A project to halt the decline of black grouse in the Galloway Forest Park has been handed major cash support.
A fire seems to have benefited the black grouse in the area
It has received £100,000 - half from the Heritage Lottery Fund - to back a project to improve the birds' habitat.
It is believed that a major fire which swept through the forest park in April has already helped in that aim by creating open ground for the birds.
The black grouse is one of the most threatened bird species in Britain with about 5,000 breeding males nationwide.
That figure has fallen by 22% in 10 years.
The Galloway Forest Park is thought to have 90 breeding males among a total population of 300.
The £100,000 project to boost their numbers is half-funded by the Heritage Lottery Fund - the rest comes from the Forestry Commission, Scottish Natural Heritage and the RSPB.
Environment Minister Michael Russell welcomed the funding plan.
"The black grouse is certainly one of Scotland's most iconic and special birds which needs careful protection," he said.

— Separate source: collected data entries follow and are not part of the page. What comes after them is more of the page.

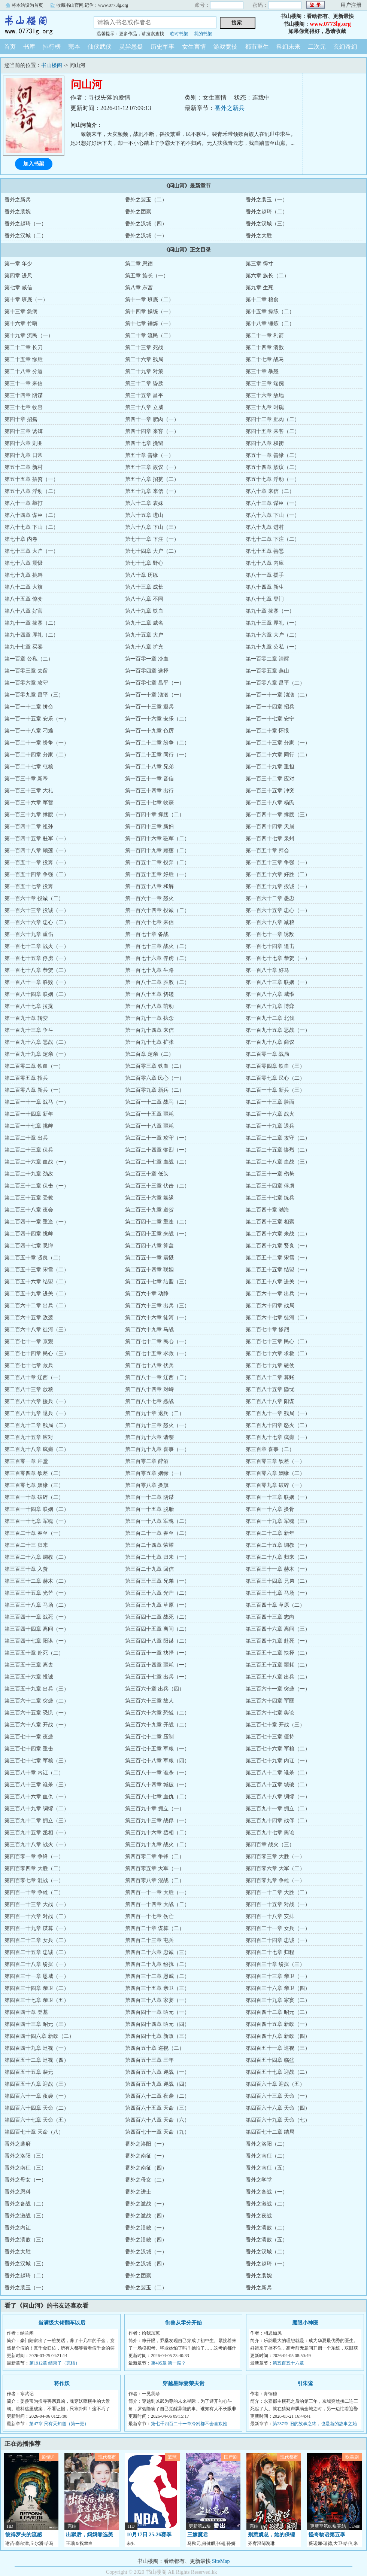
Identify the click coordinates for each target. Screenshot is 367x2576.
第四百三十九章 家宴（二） (278, 2000)
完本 (74, 46)
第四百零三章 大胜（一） (275, 1856)
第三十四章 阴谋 (23, 395)
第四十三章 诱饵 (23, 431)
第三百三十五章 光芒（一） (36, 1593)
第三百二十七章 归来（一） (157, 1557)
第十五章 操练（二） (270, 311)
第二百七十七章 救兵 (28, 1365)
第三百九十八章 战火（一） (36, 1844)
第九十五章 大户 (144, 635)
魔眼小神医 (305, 2323)
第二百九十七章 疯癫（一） (278, 1437)
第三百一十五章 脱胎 (149, 1509)
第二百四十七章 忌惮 (28, 1246)
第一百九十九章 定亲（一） (36, 1054)
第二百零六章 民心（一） (154, 1078)
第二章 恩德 (139, 263)
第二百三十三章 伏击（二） (157, 1186)
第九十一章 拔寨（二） (31, 623)
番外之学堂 (259, 2180)
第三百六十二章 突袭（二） (36, 1701)
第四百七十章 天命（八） (34, 2132)
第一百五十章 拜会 (267, 850)
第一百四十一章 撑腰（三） (278, 814)
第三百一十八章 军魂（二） (157, 1521)
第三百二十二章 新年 (270, 1533)
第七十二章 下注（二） (273, 539)
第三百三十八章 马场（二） (36, 1605)
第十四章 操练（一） (149, 311)
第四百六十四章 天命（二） (36, 2108)
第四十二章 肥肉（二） (273, 419)
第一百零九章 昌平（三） (34, 695)
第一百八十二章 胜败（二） (157, 982)
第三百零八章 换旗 (147, 1485)
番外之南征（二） (267, 2156)
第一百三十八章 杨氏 (270, 802)
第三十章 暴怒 (262, 371)
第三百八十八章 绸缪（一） (278, 1796)
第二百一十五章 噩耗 (149, 1114)
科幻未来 (288, 46)
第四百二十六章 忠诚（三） (157, 1952)
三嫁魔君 (197, 2534)
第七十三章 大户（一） (31, 551)
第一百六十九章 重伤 (28, 934)
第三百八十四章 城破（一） (157, 1784)
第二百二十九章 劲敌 (28, 1174)
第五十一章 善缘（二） (273, 455)
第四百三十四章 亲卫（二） (36, 1988)
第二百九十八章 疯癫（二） (36, 1449)
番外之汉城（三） (267, 223)
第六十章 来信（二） (270, 491)
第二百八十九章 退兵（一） (36, 1413)
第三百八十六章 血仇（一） (36, 1796)
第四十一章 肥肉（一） (152, 419)
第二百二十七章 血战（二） (157, 1162)
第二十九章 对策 (144, 371)
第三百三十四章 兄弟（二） (278, 1581)
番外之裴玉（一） (267, 199)
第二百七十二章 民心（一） (157, 1341)
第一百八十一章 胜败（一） (36, 982)
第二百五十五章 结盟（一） (278, 1269)
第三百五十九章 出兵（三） (36, 1689)
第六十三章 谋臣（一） (273, 503)
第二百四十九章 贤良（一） (278, 1246)
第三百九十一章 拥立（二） (278, 1808)
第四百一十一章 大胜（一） (157, 1892)
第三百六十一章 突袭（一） (278, 1689)
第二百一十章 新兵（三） (275, 1090)
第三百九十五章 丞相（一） (36, 1832)
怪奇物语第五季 (327, 2534)
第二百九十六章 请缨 (149, 1437)
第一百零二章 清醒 (267, 659)
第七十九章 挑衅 (23, 575)
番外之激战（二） (267, 2204)
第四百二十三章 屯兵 (149, 1940)
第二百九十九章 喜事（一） (157, 1449)
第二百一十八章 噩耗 (149, 1126)
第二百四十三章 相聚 (270, 1222)
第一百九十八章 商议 (270, 1042)
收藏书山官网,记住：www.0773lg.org (92, 5)
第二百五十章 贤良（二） (34, 1257)
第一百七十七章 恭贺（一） (278, 958)
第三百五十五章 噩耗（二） (278, 1665)
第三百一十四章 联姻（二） (36, 1509)
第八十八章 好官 (23, 611)
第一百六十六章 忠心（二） (36, 922)
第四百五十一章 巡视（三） (278, 2048)
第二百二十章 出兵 (26, 1138)
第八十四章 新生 (265, 587)
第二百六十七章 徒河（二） (278, 1317)
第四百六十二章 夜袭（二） (157, 2096)
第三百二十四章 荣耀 (149, 1545)
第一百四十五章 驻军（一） (36, 838)
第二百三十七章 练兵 (270, 1198)
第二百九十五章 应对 (28, 1437)
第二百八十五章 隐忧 (270, 1389)
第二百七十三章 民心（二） (278, 1341)
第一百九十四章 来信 (149, 1030)
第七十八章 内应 (265, 563)
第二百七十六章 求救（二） (278, 1353)
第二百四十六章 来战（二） (278, 1234)
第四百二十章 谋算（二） (154, 1928)
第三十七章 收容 (23, 407)
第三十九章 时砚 (265, 407)
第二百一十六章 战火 (270, 1114)
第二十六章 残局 (144, 359)
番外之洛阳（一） (146, 2144)
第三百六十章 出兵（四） (154, 1689)
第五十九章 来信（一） (152, 491)
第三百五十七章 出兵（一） (157, 1677)
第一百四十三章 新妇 (149, 826)
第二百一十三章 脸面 (270, 1102)
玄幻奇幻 (345, 46)
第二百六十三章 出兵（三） (157, 1305)
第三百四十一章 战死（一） (36, 1617)
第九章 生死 (259, 287)
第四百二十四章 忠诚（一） (278, 1940)
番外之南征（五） (267, 2168)
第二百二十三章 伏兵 (28, 1150)
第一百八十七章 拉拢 (28, 1006)
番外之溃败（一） (146, 2228)
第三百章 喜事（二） (270, 1449)
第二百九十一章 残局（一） (278, 1413)
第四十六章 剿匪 (23, 443)
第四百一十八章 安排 (270, 1916)
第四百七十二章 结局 (270, 2132)
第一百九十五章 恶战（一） (278, 1030)
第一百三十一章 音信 (149, 778)
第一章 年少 (18, 263)
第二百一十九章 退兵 (270, 1126)
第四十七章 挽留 (144, 443)
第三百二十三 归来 (26, 1545)
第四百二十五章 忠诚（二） (36, 1952)
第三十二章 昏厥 (144, 383)
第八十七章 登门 (265, 599)
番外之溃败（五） (267, 2240)
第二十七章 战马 (265, 359)
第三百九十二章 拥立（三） (36, 1820)
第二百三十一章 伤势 (270, 1174)
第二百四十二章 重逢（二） (157, 1222)
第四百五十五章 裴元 (28, 2072)
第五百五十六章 (288, 2363)
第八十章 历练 (141, 575)
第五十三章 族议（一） (152, 467)
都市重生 (257, 46)
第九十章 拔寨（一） (270, 611)
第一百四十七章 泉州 (270, 838)
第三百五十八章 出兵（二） (278, 1677)
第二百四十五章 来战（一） (157, 1234)
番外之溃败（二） (267, 2228)
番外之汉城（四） (146, 223)
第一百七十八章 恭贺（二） (36, 970)
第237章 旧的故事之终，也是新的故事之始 (315, 2423)
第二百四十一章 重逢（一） (36, 1222)
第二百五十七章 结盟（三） (157, 1281)
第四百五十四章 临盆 (270, 2060)
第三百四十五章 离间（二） (157, 1629)
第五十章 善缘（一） (149, 455)
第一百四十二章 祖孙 (28, 826)
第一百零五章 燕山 (267, 671)
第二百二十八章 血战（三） (278, 1162)
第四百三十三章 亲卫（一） (278, 1976)
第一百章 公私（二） (28, 659)
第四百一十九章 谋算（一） (36, 1928)
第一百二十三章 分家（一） (278, 743)
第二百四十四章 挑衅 (28, 1234)
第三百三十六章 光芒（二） (157, 1593)
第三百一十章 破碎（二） (34, 1497)
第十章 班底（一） (26, 299)
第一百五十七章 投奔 (28, 886)
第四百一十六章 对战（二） (36, 1916)
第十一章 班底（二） (149, 299)
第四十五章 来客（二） (273, 431)
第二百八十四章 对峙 (149, 1389)
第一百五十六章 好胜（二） (278, 874)
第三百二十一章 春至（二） (157, 1533)
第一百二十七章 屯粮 (28, 766)
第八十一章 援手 (265, 575)
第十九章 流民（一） (28, 335)
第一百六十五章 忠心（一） (278, 910)
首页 (10, 46)
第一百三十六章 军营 (28, 802)
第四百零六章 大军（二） (275, 1868)
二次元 (317, 46)
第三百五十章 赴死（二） (34, 1653)
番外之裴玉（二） (146, 199)
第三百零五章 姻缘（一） (154, 1473)
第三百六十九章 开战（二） (157, 1725)
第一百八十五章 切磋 (149, 994)
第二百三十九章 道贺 (149, 1210)
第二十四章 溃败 (265, 347)
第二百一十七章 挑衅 (28, 1126)
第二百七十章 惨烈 (267, 1329)
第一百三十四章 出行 (149, 790)
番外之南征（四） (146, 2168)
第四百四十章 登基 (26, 2012)
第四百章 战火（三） (270, 1844)
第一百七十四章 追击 (270, 946)
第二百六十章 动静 (147, 1293)
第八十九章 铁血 (144, 611)
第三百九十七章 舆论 (270, 1832)
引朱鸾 (305, 2383)
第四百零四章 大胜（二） (34, 1868)
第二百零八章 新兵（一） (34, 1090)
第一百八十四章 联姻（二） (36, 994)
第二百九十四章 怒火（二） (278, 1425)
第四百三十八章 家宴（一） (157, 2000)
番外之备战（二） (25, 2204)
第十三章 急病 (20, 311)
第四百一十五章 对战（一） (278, 1904)
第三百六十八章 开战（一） (36, 1725)
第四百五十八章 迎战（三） (36, 2084)
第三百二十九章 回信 (149, 1569)
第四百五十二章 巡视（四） (36, 2060)
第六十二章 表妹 (144, 503)
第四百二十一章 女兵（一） (278, 1928)
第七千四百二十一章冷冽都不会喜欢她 (189, 2423)
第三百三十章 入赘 (26, 1569)
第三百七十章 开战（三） (275, 1725)
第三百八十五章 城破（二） (278, 1784)
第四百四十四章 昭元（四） (157, 2024)
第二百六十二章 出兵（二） (36, 1305)
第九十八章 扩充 (144, 647)
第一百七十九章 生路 (149, 970)
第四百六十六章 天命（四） (278, 2108)
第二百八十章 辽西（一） (34, 1377)
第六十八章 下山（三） (152, 527)
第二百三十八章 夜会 (28, 1210)
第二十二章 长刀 (23, 347)
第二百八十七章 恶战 (149, 1401)
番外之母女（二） (146, 2180)
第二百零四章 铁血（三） (275, 1066)
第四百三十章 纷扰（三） (275, 1964)
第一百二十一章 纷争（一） (36, 743)
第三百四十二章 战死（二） (157, 1617)
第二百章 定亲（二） (149, 1054)
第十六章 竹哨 (20, 323)
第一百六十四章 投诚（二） (157, 910)
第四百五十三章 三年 (149, 2060)
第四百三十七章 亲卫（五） (36, 2000)
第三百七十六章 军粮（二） (278, 1749)
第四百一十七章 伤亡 (149, 1916)
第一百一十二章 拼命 (28, 707)
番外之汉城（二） (25, 235)
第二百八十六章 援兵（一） (36, 1401)
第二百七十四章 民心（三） (36, 1353)
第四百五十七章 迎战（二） (278, 2072)
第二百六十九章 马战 (149, 1329)
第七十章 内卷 (20, 539)
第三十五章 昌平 (144, 395)
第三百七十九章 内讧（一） (278, 1760)
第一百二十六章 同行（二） (278, 754)
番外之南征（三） (25, 2168)
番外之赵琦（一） (25, 223)
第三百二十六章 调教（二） (36, 1557)
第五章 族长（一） (147, 275)
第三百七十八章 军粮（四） (157, 1760)
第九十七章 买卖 (23, 647)
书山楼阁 (41, 24)
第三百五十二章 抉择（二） (278, 1653)
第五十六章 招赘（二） (152, 479)
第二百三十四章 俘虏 (270, 1186)
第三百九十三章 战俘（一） (157, 1820)
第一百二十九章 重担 (270, 766)
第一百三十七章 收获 (149, 802)
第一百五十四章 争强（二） (36, 874)
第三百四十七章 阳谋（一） (36, 1641)
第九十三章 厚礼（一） (273, 623)
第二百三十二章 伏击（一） (36, 1186)
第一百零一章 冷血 (147, 659)
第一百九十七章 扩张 (149, 1042)
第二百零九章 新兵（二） (154, 1090)
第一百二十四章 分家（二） (36, 754)
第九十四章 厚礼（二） (31, 635)
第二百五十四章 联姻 (149, 1269)
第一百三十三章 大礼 (28, 790)
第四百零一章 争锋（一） (34, 1856)
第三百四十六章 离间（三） (278, 1629)
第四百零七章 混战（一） (34, 1880)
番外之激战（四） (146, 2216)
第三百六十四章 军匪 (270, 1701)
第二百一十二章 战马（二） (157, 1102)
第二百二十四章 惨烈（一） (157, 1150)
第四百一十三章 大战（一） (36, 1904)
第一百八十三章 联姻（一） (278, 982)
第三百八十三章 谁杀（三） (36, 1784)
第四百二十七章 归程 (270, 1952)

"It is worrying that the mating numbers are declining and we need to take action to turn this around.
"This welcome injection of funding will help restore the birds' natural habitat and will raise the profile of the species through a new viewing area for the public."
HLF's manager for Scotland Colin McLean said wildlife was an important part of the nation's heritage.
"To lose our native birds would be a travesty," he said.
A large forest fire affected the area earlier this year
"That's why we are very excited about this black grouse initiative as it will provide a best practice model for other regions to follow.
"By working together, we can reverse the fate of this rare species."
The project aims to improve the birds' habitat, increase their numbers and provide a viewing site for the annual springtime mating displays - known as leks.
It appears that a huge fire which raged across much of the park in April has been a blessing in disguise.
It is said to have cleared much of the area needed to create the perfect open ground for the birds.
Similar findings were made in the Highlands recently.
An RSPB survey discovered that a fire at the Corrimony reserve in 1997 may have benefited the black grouse in the area.